In the early 1960s, she said, the Rules chairman a Virginia conservative who opposed civil rights legislation would go back to his farm whenever such bills approached the floor, thereby preventing the House from voting on them.
Most recently, the Republican-led Rules Committee routinely barred Democrats from proposing amendments. In many cases, the panel met late at night or even past midnight to have its way with legislation far from the eyes of the news media and most legislators.
Slaughter the House Democrats' point person on ethics reform for the past year said all of that will be different under the new Democratic House leadership.
"This is a hugely important job, and in order to do it correctly we have to be fair and impartial," she said. "We have no intent to have our feet on the necks of the Republicans on the committee."
Slaughter and other Democratic leaders vow to allow Republicans to get votes on some of their amendments and to operate the committee in the light of day.
But under the new leadership's "100 hours" agenda, the House plans to quickly approve everything from ethics reform to a higher minimum wage without taking bills through the typically laborious legislative process.

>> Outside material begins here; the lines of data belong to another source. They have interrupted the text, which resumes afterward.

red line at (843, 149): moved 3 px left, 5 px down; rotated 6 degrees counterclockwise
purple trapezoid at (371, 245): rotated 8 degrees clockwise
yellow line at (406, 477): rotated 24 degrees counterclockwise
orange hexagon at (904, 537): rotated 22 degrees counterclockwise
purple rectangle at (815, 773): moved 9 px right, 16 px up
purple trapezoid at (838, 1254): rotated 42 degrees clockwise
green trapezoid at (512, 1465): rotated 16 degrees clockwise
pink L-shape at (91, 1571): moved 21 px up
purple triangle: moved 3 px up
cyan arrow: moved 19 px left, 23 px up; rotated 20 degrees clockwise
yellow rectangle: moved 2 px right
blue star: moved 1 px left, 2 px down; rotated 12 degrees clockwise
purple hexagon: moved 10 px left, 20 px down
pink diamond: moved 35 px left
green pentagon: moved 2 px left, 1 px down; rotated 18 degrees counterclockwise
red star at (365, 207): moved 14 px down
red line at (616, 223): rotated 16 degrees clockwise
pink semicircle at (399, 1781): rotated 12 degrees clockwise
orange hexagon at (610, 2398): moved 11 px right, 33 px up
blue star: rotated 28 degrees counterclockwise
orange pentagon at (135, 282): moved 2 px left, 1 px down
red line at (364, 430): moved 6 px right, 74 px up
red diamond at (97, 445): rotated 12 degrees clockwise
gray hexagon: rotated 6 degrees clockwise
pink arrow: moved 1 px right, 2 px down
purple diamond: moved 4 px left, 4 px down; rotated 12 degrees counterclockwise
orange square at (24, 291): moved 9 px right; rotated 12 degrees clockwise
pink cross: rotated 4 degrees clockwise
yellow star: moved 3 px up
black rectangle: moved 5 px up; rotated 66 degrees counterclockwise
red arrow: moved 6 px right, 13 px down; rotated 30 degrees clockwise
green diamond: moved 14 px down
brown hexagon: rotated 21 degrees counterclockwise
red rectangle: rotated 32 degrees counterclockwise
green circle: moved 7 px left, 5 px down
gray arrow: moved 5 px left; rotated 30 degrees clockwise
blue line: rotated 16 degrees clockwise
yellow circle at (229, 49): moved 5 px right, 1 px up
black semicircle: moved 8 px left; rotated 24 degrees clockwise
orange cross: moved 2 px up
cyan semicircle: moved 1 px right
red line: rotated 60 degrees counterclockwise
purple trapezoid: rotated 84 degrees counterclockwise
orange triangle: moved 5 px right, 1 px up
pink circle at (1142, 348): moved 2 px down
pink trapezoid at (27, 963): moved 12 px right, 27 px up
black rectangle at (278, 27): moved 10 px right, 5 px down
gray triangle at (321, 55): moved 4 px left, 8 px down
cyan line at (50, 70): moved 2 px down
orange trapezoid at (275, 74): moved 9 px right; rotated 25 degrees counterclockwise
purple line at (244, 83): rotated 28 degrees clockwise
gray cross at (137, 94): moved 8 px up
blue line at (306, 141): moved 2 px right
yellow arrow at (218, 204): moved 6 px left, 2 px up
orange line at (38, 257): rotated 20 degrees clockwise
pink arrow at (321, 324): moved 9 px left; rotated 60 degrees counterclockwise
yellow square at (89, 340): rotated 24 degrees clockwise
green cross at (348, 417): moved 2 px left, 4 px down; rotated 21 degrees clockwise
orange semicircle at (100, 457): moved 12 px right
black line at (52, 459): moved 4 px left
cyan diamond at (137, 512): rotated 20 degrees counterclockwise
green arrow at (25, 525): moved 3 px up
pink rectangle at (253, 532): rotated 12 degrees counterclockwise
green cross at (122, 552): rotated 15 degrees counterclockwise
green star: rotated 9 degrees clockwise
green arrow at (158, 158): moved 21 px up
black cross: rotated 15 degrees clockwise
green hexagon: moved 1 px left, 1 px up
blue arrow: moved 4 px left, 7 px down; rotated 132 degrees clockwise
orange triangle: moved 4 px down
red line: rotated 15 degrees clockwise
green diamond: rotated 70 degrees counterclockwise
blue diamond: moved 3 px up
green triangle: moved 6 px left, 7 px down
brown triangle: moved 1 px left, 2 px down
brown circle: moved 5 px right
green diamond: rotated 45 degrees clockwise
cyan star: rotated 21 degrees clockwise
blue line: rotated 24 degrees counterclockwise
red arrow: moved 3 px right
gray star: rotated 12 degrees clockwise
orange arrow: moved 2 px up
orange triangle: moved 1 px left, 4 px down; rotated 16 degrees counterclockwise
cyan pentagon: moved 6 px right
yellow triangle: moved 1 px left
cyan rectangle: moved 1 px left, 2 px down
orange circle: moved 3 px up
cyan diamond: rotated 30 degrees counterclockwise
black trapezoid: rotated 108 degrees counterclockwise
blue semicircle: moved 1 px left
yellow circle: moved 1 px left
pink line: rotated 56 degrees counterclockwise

And as a result, Republicans say the new party in power is breaking its own promises.
"In their first 100 hours of governance, House Democrats will renege on a pledge to fully debate policy alternatives, denying the citizens of this country an open, honest discussion of the issues," said Rep. Roy Blunt of Missouri, the House Republican whip.
Slaughter countered by saying the 100 hours measures which also include bills promoting stem cell research and greater competition in the Medicare prescription drug plan don't need such full debate because they already have been extensively discussed.
"These are things we determined and the election pointed it out that the country has to have," Slaughter said.
She also emphasized the importance of passing ethics reform to "get that out of the way and then get to the regular order."
That will be an entirely new order for Western New York.
For years, local leaders had looked to Rep. Thomas M. Reynolds of Clarence to use his connections with President Bush and the Republican House leaders to work Western New York's will.
But now they're looking to Slaughter. They said she should help bring home the bacon in the 2008 budget -- once Democrats end their temporary moratorium on "earmarked" funding.
Already, they said Slaughter responds to Buffalo-area issues even though her residence is in Fairport, 85 miles away.
Rudnick noted that at a hearing last year, Slaughter made an effective case against the Bush administration's attempt to require more documentation for travelers at the Canadian border.